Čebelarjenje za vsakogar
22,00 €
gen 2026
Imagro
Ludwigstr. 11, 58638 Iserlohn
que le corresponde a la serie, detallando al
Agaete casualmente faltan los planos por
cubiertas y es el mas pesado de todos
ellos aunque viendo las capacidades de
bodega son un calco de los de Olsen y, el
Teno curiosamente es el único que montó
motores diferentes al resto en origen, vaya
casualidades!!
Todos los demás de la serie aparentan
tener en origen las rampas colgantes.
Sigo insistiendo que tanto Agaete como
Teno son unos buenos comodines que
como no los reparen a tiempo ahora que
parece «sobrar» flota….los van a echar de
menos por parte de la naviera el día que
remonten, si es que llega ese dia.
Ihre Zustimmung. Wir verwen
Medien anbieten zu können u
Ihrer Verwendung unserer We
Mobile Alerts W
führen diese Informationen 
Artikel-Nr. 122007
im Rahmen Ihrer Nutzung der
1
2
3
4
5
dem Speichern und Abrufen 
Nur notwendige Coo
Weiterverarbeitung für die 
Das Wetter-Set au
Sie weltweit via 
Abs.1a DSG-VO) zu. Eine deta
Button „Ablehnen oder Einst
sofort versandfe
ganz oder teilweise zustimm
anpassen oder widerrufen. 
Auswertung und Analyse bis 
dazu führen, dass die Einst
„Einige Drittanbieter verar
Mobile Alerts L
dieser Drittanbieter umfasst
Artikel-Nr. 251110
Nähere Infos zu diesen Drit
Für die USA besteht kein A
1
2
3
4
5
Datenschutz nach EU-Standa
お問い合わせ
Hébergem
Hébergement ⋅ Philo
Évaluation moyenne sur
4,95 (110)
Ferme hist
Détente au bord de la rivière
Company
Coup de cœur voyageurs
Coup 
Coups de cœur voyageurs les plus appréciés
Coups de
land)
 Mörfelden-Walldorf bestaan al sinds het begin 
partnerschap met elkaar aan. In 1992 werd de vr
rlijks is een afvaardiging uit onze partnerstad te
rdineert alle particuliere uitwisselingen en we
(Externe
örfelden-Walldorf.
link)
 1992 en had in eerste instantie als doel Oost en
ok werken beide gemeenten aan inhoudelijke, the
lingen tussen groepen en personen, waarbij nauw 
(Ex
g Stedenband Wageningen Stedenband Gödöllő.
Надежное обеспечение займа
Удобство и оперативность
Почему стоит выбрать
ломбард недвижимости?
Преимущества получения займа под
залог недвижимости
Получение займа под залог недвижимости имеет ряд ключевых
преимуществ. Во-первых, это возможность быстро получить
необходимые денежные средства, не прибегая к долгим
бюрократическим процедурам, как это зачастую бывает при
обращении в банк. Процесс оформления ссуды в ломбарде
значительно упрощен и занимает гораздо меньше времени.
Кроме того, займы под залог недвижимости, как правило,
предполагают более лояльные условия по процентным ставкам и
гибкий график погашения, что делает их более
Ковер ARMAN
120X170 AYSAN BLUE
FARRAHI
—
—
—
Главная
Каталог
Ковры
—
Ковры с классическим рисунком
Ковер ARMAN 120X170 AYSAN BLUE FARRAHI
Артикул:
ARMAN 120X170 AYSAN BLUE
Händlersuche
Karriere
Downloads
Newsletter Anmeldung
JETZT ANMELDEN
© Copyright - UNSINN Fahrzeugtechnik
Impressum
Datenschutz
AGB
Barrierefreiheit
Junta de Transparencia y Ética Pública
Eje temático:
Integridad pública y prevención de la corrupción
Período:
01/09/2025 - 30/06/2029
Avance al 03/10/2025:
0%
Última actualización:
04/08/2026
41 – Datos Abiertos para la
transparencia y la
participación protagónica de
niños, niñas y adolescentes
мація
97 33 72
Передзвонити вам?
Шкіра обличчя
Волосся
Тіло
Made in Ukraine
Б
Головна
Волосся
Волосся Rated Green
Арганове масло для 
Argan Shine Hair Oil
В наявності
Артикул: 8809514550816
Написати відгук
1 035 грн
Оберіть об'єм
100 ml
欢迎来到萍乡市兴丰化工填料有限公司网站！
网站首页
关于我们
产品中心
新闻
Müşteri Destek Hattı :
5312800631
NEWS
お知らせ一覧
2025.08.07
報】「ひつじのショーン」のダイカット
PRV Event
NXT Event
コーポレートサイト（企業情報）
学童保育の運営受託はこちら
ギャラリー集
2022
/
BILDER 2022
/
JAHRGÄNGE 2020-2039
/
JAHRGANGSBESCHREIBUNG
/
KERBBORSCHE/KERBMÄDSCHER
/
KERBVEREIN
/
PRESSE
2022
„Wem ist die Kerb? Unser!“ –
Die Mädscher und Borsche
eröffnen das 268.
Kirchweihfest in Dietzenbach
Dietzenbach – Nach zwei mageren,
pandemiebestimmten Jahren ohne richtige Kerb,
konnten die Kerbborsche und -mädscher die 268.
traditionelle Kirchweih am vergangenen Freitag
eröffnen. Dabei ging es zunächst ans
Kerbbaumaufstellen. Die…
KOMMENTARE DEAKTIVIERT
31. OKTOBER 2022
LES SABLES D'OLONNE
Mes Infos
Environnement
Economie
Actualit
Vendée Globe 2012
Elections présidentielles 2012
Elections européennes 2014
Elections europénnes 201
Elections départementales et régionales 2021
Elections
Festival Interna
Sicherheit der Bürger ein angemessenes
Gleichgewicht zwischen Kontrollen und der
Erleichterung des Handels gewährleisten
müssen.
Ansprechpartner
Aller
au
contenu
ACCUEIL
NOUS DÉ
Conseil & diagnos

**What to do**
Taking the entries above, write out exactly the lines starting with the line containing "Артикул: 8809514550816" and going on through the line containing "Erleichterung des Handels gewährleisten", both included, and nothing else.

**Output of the task**
Артикул: 8809514550816
Написати відгук
1 035 грн
Оберіть об'єм
100 ml
欢迎来到萍乡市兴丰化工填料有限公司网站！
网站首页
关于我们
产品中心
新闻
Müşteri Destek Hattı :
5312800631
NEWS
お知らせ一覧
2025.08.07
報】「ひつじのショーン」のダイカット
PRV Event
NXT Event
コーポレートサイト（企業情報）
学童保育の運営受託はこちら
ギャラリー集
2022
/
BILDER 2022
/
JAHRGÄNGE 2020-2039
/
JAHRGANGSBESCHREIBUNG
/
KERBBORSCHE/KERBMÄDSCHER
/
KERBVEREIN
/
PRESSE
2022
„Wem ist die Kerb? Unser!“ –
Die Mädscher und Borsche
eröffnen das 268.
Kirchweihfest in Dietzenbach
Dietzenbach – Nach zwei mageren,
pandemiebestimmten Jahren ohne richtige Kerb,
konnten die Kerbborsche und -mädscher die 268.
traditionelle Kirchweih am vergangenen Freitag
eröffnen. Dabei ging es zunächst ans
Kerbbaumaufstellen. Die…
KOMMENTARE DEAKTIVIERT
31. OKTOBER 2022
LES SABLES D'OLONNE
Mes Infos
Environnement
Economie
Actualit
Vendée Globe 2012
Elections présidentielles 2012
Elections européennes 2014
Elections europénnes 201
Elections départementales et régionales 2021
Elections
Festival Interna
Sicherheit der Bürger ein angemessenes
Gleichgewicht zwischen Kontrollen und der
Erleichterung des Handels gewährleisten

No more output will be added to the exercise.